═════ Records provided ═════

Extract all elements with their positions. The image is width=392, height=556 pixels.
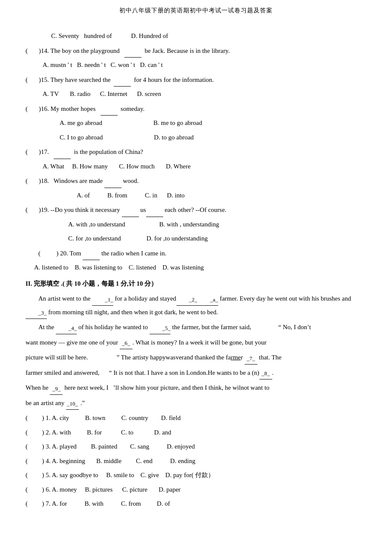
cloze-q6: ( ) 6. A. money B. pictures C. picture D… [26,483,366,497]
q16-blank [101,102,118,116]
blank-1: _1_ [92,294,113,306]
cloze-q5-label: ) 5. A. say goodbye to B. smile to C. gi… [42,472,215,478]
paren-20: ( [38,247,45,261]
cloze-q4-label: ) 4. A. beginning B. middle C. end D. en… [42,458,196,464]
q18-options: A. of B. from C. in D. into [26,189,366,203]
q19-optD: D. for ,to understanding [147,232,208,246]
q18-blank [104,174,121,188]
cloze-q5: ( ) 5. A. say goodbye to B. smile to C. … [26,469,366,482]
blank-9: _9_ [50,383,63,395]
q18-label: )18. Windows are made wood. [39,177,139,184]
question-18: ( )18. Windows are made wood. [26,174,366,188]
blank-10: _10_ [66,398,79,410]
q16-options-row2: C. I to go abroad D. to go abroad [26,131,366,145]
q19-options-row2: C. for ,to understand D. for ,to underst… [26,232,366,246]
q20-blank [83,246,100,261]
blank-5: _5_ [150,322,171,334]
main-content: 初中八年级下册的英语期初中中考试一试卷习题及答案 C. Seventy hund… [26,4,366,511]
question-16: ( )16. My mother hopes someday. [26,102,366,116]
q19-blank2 [146,203,163,217]
paren-18: ( [26,174,32,188]
passage-p1: An artist went to the _1_ for a holiday … [26,292,366,319]
section2-title: II. 完形填空 .( 共 10 小题，每题 1 分,计 10 分） [26,277,366,291]
paren-17: ( [26,145,32,159]
q15-options: A. TV B. radio C. Internet D. screen [26,87,366,101]
passage-p2-line3: picture will still be here. ” The artist… [26,351,366,365]
passage-p2-line6: be an artist any _10_ .” [26,397,366,410]
question-14: ( )14. The boy on the playground be Jack… [26,44,366,58]
q19-options-row1: A. with ,to understand B. with , underst… [26,218,366,232]
cloze-q6-label: ) 6. A. money B. pictures C. picture D. … [42,486,181,493]
q15-blank [114,73,131,87]
page-title: 初中八年级下册的英语期初中中考试一试卷习题及答案 [26,4,366,17]
q19-optA: A. with ,to understand [68,218,125,232]
question-15: ( )15. They have searched the for 4 hour… [26,73,366,87]
blank-8: _8_ [259,368,272,379]
cloze-q4: ( ) 4. A. beginning B. middle C. end D. … [26,455,366,468]
cloze-q2: ( ) 2. A. with B. for C. to D. and [26,426,366,440]
q14-label: )14. The boy on the playground be Jack. … [39,47,230,54]
cloze-q2-label: ) 2. A. with B. for C. to D. and [42,429,171,436]
q19-label: )19. --Do you think it necessary us each… [39,206,226,213]
blank-7: _7_ [245,353,257,365]
cloze-q7: ( ) 7. A. for B. with C. from D. of [26,497,366,511]
paren-19: ( [26,203,32,217]
passage-p2-line4: farmer smiled and answered, “ It is not … [26,366,366,380]
blank-4: _4_ [56,322,77,334]
cloze-q3: ( ) 3. A. played B. painted C. sang D. e… [26,440,366,454]
q17-blank [54,145,71,159]
cloze-q1: ( ) 1. A. city B. town C. country D. fie… [26,411,366,425]
passage-p2-line5: When he _9_ here next week, I ’ll show h… [26,381,366,395]
q16-optD: D. to go abroad [154,131,193,145]
cloze-q7-label: ) 7. A. for B. with C. from D. of [42,500,170,507]
passage-p2-line1: At the _4_ of his holiday he wanted to _… [26,321,366,334]
passage-p2-line2: want money — give me one of your _6_. Wh… [26,336,366,350]
q15-label: )15. They have searched the for 4 hours … [39,76,214,83]
cloze-q1-label: ) 1. A. city B. town C. country D. field [42,414,181,421]
farmer-underline: rme [231,354,241,361]
q19-optC: C. for ,to understand [68,232,121,246]
paren-15: ( [26,73,32,87]
cloze-q3-label: ) 3. A. played B. painted C. sang D. enj… [42,443,195,450]
q20-options: A. listened to B. was listening to C. li… [26,261,366,275]
q17-options: A. What B. How many C. How much D. Where [26,160,366,174]
q16-options-row1: A. me go abroad B. me to go abroad [26,116,366,130]
q16-optA: A. me go abroad [60,116,102,130]
question-20: ( ) 20. Tom the radio when I came in. [26,246,366,261]
option-c-seventy: C. Seventy hundred of D. Hundred of [26,29,366,43]
q17-label: )17. is the population of China? [39,148,143,155]
paren-16: ( [26,102,32,116]
blank-2: _2_ [176,294,198,306]
blank-6: _6_ [120,337,133,349]
q19-blank1 [122,203,139,217]
q14-options: A. mustn ' t B. needn ' t C. won ' t D. … [26,58,366,72]
question-19: ( )19. --Do you think it necessary us ea… [26,203,366,217]
blank-3: _3_ [26,307,47,319]
q20-label: ) 20. Tom the radio when I came in. [56,250,166,257]
q16-optB: B. me to go abroad [153,116,202,130]
paren-14: ( [26,44,32,58]
question-17: ( )17. is the population of China? [26,145,366,159]
q16-optC: C. I to go abroad [60,131,103,145]
q16-label: )16. My mother hopes someday. [39,105,144,112]
q14-blank [124,44,141,58]
blank-2a: _a_ [197,294,218,306]
q19-optB: B. with , understanding [159,218,219,232]
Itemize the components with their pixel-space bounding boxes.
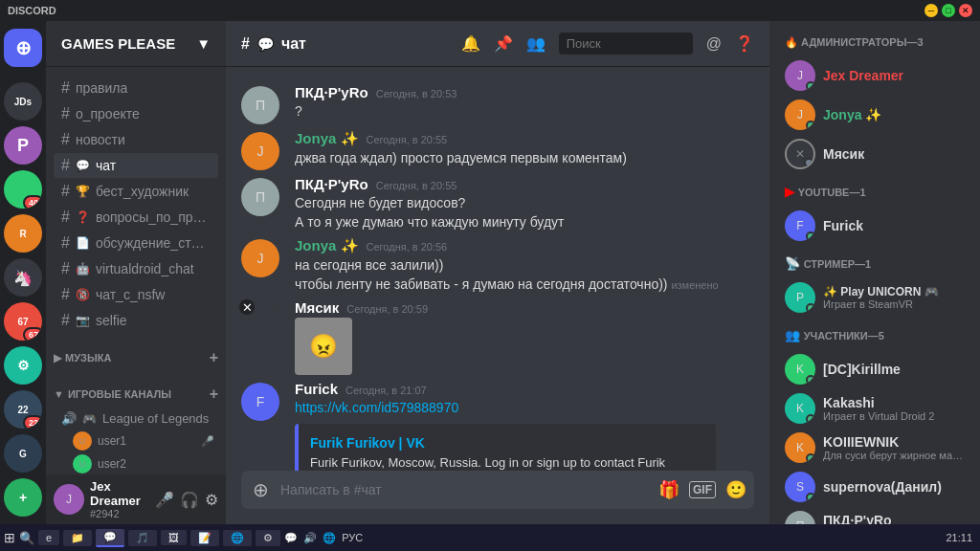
server-icon-teal[interactable]: ⚙ <box>4 346 42 385</box>
voice-channel-lol: 🔊 🎮 League of Legends U user1 🎤 U <box>54 408 218 474</box>
channel-item-best-artist[interactable]: # 🏆 бест_художник <box>54 179 218 204</box>
channel-item-articles[interactable]: # 📄 обсуждение_статей <box>54 231 218 255</box>
status-indicator <box>806 303 815 313</box>
server-icon-badge2[interactable]: 67 67 <box>4 302 42 341</box>
message-author[interactable]: Jonya ✨ <box>295 237 359 254</box>
server-icon-orange[interactable]: R <box>4 214 42 253</box>
message-input[interactable] <box>280 473 651 507</box>
message-group-6: F Furick Сегодня, в 21:07 https://vk.com… <box>226 379 769 471</box>
channel-item-pravila[interactable]: # правила <box>54 76 218 100</box>
message-author[interactable]: ПКД·Р'уRо <box>295 176 368 192</box>
message-avatar[interactable]: J <box>241 132 279 170</box>
member-pkd[interactable]: П ПКД·Р'уRо Тінь <box>777 507 972 524</box>
taskbar-item-settings[interactable]: ⚙ <box>256 530 280 546</box>
server-icon-dark[interactable]: G <box>4 434 42 473</box>
member-info: [DC]Kirillme <box>823 362 965 377</box>
user-settings-button[interactable]: ⚙ <box>205 491 218 509</box>
deafen-button[interactable]: 🎧 <box>180 491 199 509</box>
user-avatar[interactable]: J <box>54 484 84 515</box>
voice-channel-header[interactable]: 🔊 🎮 League of Legends <box>54 408 218 430</box>
gif-button[interactable]: GIF <box>689 481 716 498</box>
message-avatar[interactable]: J <box>241 239 279 277</box>
member-kirillme[interactable]: K [DC]Kirillme <box>777 350 972 388</box>
embed-title[interactable]: Furik Furikov | VK <box>310 435 704 451</box>
start-button[interactable]: ⊞ <box>4 530 15 545</box>
close-button[interactable]: ✕ <box>959 4 972 17</box>
message-author[interactable]: ПКД·Р'уRо <box>295 84 368 100</box>
channel-hash-icon: # <box>61 234 70 252</box>
message-author[interactable]: Jonya ✨ <box>295 130 359 147</box>
titlebar-left: DISCORD <box>8 5 56 16</box>
channel-add-icon[interactable]: 👤+ <box>188 159 211 173</box>
taskbar: ⊞ 🔍 e 📁 💬 🎵 🖼 📝 🌐 ⚙ 💬 🔊 🌐 РУС 21:11 <box>0 524 980 551</box>
member-furick[interactable]: F Furick <box>777 207 972 245</box>
taskbar-item-discord[interactable]: 💬 <box>96 529 124 547</box>
selfie-settings-icon[interactable]: ⚙ <box>199 314 211 328</box>
server-icon-games[interactable]: JDs <box>4 82 42 121</box>
message-avatar[interactable]: П <box>241 86 279 124</box>
channel-settings-icon[interactable]: ⚙ <box>172 159 184 173</box>
server-icon-green[interactable]: + <box>4 478 42 517</box>
category-add-icon[interactable]: + <box>210 349 218 366</box>
taskbar-item-chrome[interactable]: 🌐 <box>223 530 252 546</box>
category-label: ИГРОВЫЕ КАНАЛЫ <box>68 388 171 400</box>
channel-item-vdroid[interactable]: # 🤖 virtualdroid_chat <box>54 256 218 281</box>
taskbar-item-photo[interactable]: 🖼 <box>161 530 187 545</box>
server-header[interactable]: GAMES PLEASE ▼ <box>46 21 226 67</box>
member-supernova[interactable]: S supernova(Данил) <box>777 468 972 506</box>
bell-icon[interactable]: 🔔 <box>461 34 480 53</box>
gift-icon[interactable]: 🎁 <box>658 479 679 500</box>
member-jonya[interactable]: J Jonya ✨ <box>777 96 972 134</box>
member-kakashi[interactable]: K Kakashi Играет в Virtual Droid 2 <box>777 389 972 428</box>
taskbar-item-music[interactable]: 🎵 <box>128 530 157 546</box>
user-avatar-text: J <box>66 493 72 506</box>
taskbar-item-pdf[interactable]: 📝 <box>190 530 219 546</box>
channel-item-selfie[interactable]: # 📷 selfie ⚙ <box>54 308 218 333</box>
user-bar: J Jex Dreamer #2942 🎤 🎧 ⚙ <box>46 474 226 524</box>
taskbar-item-files[interactable]: 📁 <box>63 530 92 546</box>
pin-icon[interactable]: 📌 <box>494 34 513 53</box>
add-attachment-button[interactable]: ⊕ <box>249 471 273 509</box>
message-avatar[interactable]: П <box>241 178 279 216</box>
channel-item-questions[interactable]: # ❓ вопросы_по_проекту <box>54 205 218 230</box>
category-gaming[interactable]: ▼ ИГРОВЫЕ КАНАЛЫ + <box>46 370 226 407</box>
systray-rus: РУС <box>342 532 363 543</box>
server-icon-badge3[interactable]: 22 22 <box>4 390 42 429</box>
member-name: [DC]Kirillme <box>823 362 965 377</box>
flame-icon: 🔥 <box>785 36 801 48</box>
voice-users: U user1 🎤 U user2 U user3 <box>54 430 218 474</box>
app: DISCORD ─ □ ✕ ⊕ JDs P 40 R <box>0 0 980 551</box>
channel-item-news[interactable]: # новости <box>54 127 218 152</box>
search-button[interactable]: 🔍 <box>19 531 34 545</box>
category-music[interactable]: ▶ МУЗЫКА + <box>46 334 226 370</box>
member-unicorn[interactable]: P ✨ Play UNICORN 🎮 Играет в SteamVR <box>777 278 972 317</box>
mute-button[interactable]: 🎤 <box>155 491 174 509</box>
systray-network: 🌐 <box>323 532 336 544</box>
search-input[interactable] <box>559 33 693 55</box>
message-author[interactable]: Furick <box>295 381 338 397</box>
emoji-button[interactable]: 🙂 <box>725 479 746 500</box>
member-myasik[interactable]: ✕ Мясик <box>777 135 972 173</box>
message-author[interactable]: Мясик <box>295 299 339 316</box>
members-icon[interactable]: 👥 <box>526 34 546 53</box>
channel-item-chat[interactable]: # 💬 чат ⚙ 👤+ <box>54 153 218 178</box>
member-jex[interactable]: J Jex Dreamer <box>777 56 972 95</box>
maximize-button[interactable]: □ <box>942 4 955 17</box>
member-koiiiewnik[interactable]: K KOIIIEWNIK Для суси берут жирное мас..… <box>777 429 972 467</box>
taskbar-item-edge[interactable]: e <box>38 530 59 545</box>
link-embed: Furik Furikov | VK Furik Furikov, Moscow… <box>295 424 716 471</box>
server-icon-unicorn[interactable]: 🦄 <box>4 258 42 297</box>
systray-discord: 💬 <box>284 532 298 544</box>
channel-item-about[interactable]: # о_проекте <box>54 101 218 126</box>
channel-item-nsfw[interactable]: # 🔞 чат_с_nsfw <box>54 282 218 307</box>
minimize-button[interactable]: ─ <box>924 4 938 17</box>
vk-link[interactable]: https://vk.com/id579888970 <box>295 400 458 415</box>
help-icon[interactable]: ❓ <box>735 34 754 53</box>
message-avatar-deleted[interactable]: ✕ <box>241 301 279 340</box>
server-icon-discord[interactable]: ⊕ <box>4 29 42 67</box>
at-icon[interactable]: @ <box>706 35 722 53</box>
category-add-icon[interactable]: + <box>210 386 218 403</box>
message-avatar[interactable]: F <box>241 383 279 421</box>
server-icon-badge1[interactable]: 40 <box>4 170 42 209</box>
server-icon-p[interactable]: P <box>4 126 42 165</box>
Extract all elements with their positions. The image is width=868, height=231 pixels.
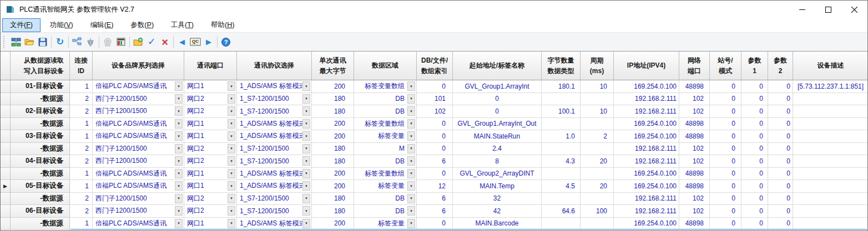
cell-brand-combo[interactable]: 西门子1200/1500▾: [93, 193, 184, 206]
cell-desc[interactable]: [793, 105, 867, 118]
cell-id[interactable]: 2: [70, 205, 93, 218]
cell-p1[interactable]: 0: [741, 130, 768, 143]
row-header-label[interactable]: -数据源: [11, 193, 70, 206]
cell-id[interactable]: 1: [70, 80, 93, 93]
cell-db[interactable]: 0: [417, 168, 453, 181]
cell-brand-combo[interactable]: 西门子1200/1500▾: [93, 205, 184, 218]
cell-p1[interactable]: 0: [741, 80, 768, 93]
chevron-down-icon[interactable]: ▾: [228, 94, 235, 104]
cell-maxbytes[interactable]: 200: [312, 80, 354, 93]
cell-netport[interactable]: 102: [679, 205, 710, 218]
cell-p2[interactable]: 0: [768, 180, 793, 193]
cell-desc[interactable]: [793, 193, 867, 206]
cell-bytes[interactable]: 4.5: [542, 180, 581, 193]
qc-icon[interactable]: QC: [189, 35, 202, 49]
cell-bytes[interactable]: [542, 193, 581, 206]
cell-id[interactable]: 1: [70, 168, 93, 181]
cell-proto-combo[interactable]: 1_S7-1200/1500▾: [237, 193, 312, 206]
cell-p1[interactable]: 0: [741, 218, 768, 230]
cell-bytes[interactable]: [542, 218, 581, 230]
cell-netport[interactable]: 102: [679, 143, 710, 156]
help-icon[interactable]: ?: [219, 35, 233, 49]
maximize-button[interactable]: [815, 1, 841, 18]
cell-area-combo[interactable]: DB▾: [354, 105, 417, 118]
chevron-down-icon[interactable]: ▾: [302, 219, 310, 228]
cell-brand-combo[interactable]: 倍福PLC ADS/AMS通讯▾: [93, 218, 184, 230]
cell-brand-combo[interactable]: 西门子1200/1500▾: [93, 143, 184, 156]
cell-area-combo[interactable]: 标签变量▾: [354, 218, 417, 230]
cell-area-combo[interactable]: 标签变量▾: [354, 180, 417, 193]
cell-desc[interactable]: [5.73.112.237.1.1:851]: [793, 80, 867, 93]
chevron-down-icon[interactable]: ▾: [407, 94, 415, 104]
chevron-down-icon[interactable]: ▾: [302, 131, 310, 141]
cell-addr[interactable]: MAIN.StateRun: [453, 130, 542, 143]
row-selector[interactable]: [1, 168, 11, 181]
cell-cycle[interactable]: 20: [581, 180, 614, 193]
cell-db[interactable]: 12: [417, 180, 453, 193]
row-header-label[interactable]: 01-目标设备: [11, 80, 70, 93]
menu-item-edit[interactable]: 编辑(E): [83, 18, 122, 32]
cell-area-combo[interactable]: DB▾: [354, 155, 417, 168]
cell-addr[interactable]: 42: [453, 205, 542, 218]
menu-item-file[interactable]: 文件(F): [2, 18, 41, 32]
cell-maxbytes[interactable]: 180: [312, 205, 354, 218]
chevron-down-icon[interactable]: ▾: [302, 94, 310, 104]
sync-devices-icon[interactable]: [9, 35, 23, 49]
cell-proto-combo[interactable]: 1_ADS/AMS 标签模式▾: [237, 180, 312, 193]
cell-p2[interactable]: 0: [768, 105, 793, 118]
row-selector[interactable]: [1, 218, 11, 230]
chevron-down-icon[interactable]: ▾: [302, 119, 310, 129]
chevron-down-icon[interactable]: ▾: [302, 81, 310, 91]
row-selector[interactable]: [1, 118, 11, 131]
cell-cycle[interactable]: 20: [581, 155, 614, 168]
cell-bytes[interactable]: [542, 168, 581, 181]
prev-icon[interactable]: ◀: [175, 35, 189, 49]
cell-brand-combo[interactable]: 倍福PLC ADS/AMS通讯▾: [93, 168, 184, 181]
cell-station[interactable]: 0: [710, 218, 741, 230]
cell-maxbytes[interactable]: 180: [312, 105, 354, 118]
menu-item-tools[interactable]: 工具(T): [163, 18, 201, 32]
cell-cycle[interactable]: [581, 193, 614, 206]
cell-addr[interactable]: 2.4: [453, 143, 542, 156]
cell-p1[interactable]: 0: [741, 205, 768, 218]
cell-port-combo[interactable]: 网口1▾: [184, 168, 237, 181]
cell-ip[interactable]: 169.254.0.100: [614, 80, 679, 93]
chevron-down-icon[interactable]: ▾: [302, 156, 310, 166]
cell-area-combo[interactable]: 标签变量数组▾: [354, 80, 417, 93]
cell-id[interactable]: 1: [70, 218, 93, 230]
cell-db[interactable]: 6: [417, 155, 453, 168]
cell-ip[interactable]: 192.168.2.111: [614, 93, 679, 106]
cell-p1[interactable]: 0: [741, 155, 768, 168]
cell-p2[interactable]: 0: [768, 80, 793, 93]
chevron-down-icon[interactable]: ▾: [175, 219, 183, 228]
current-row-marker-icon[interactable]: ▶: [1, 180, 11, 193]
cell-desc[interactable]: [793, 168, 867, 181]
cell-p2[interactable]: 0: [768, 218, 793, 230]
chevron-down-icon[interactable]: ▾: [407, 106, 415, 116]
cell-proto-combo[interactable]: 1_S7-1200/1500▾: [237, 143, 312, 156]
cell-netport[interactable]: 102: [679, 155, 710, 168]
cell-port-combo[interactable]: 网口1▾: [184, 218, 237, 230]
cell-desc[interactable]: [793, 155, 867, 168]
cell-area-combo[interactable]: 标签变量数组▾: [354, 168, 417, 181]
chevron-down-icon[interactable]: ▾: [175, 181, 183, 191]
cell-id[interactable]: 1: [70, 130, 93, 143]
cell-p1[interactable]: 0: [741, 168, 768, 181]
cell-p1[interactable]: 0: [741, 180, 768, 193]
chevron-down-icon[interactable]: ▾: [407, 119, 415, 129]
chevron-down-icon[interactable]: ▾: [228, 106, 235, 116]
chevron-down-icon[interactable]: ▾: [228, 131, 235, 141]
cell-db[interactable]: 102: [417, 105, 453, 118]
chevron-down-icon[interactable]: ▾: [407, 156, 415, 166]
cell-bytes[interactable]: 64.6: [542, 205, 581, 218]
cell-bytes[interactable]: 4.3: [542, 155, 581, 168]
toolbar-grip-handle[interactable]: [3, 36, 7, 48]
cell-netport[interactable]: 48898: [679, 130, 710, 143]
cell-cycle[interactable]: 10: [581, 105, 614, 118]
cell-netport[interactable]: 102: [679, 105, 710, 118]
row-header-label[interactable]: 02-目标设备: [11, 105, 70, 118]
chevron-down-icon[interactable]: ▾: [228, 206, 235, 215]
chevron-down-icon[interactable]: ▾: [175, 106, 183, 116]
cell-proto-combo[interactable]: 1_ADS/AMS 标签模式▾: [237, 130, 312, 143]
cell-db[interactable]: 6: [417, 205, 453, 218]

═════

◆ Exercise aim ◆
Check each line above for the string "height" and copy those that have it.

◆ Problem solution ◆
Extract all elements with their positions. The image is width=392, height=556 pixels.
Extract all elements with their positions. The image is width=868, height=231 pixels.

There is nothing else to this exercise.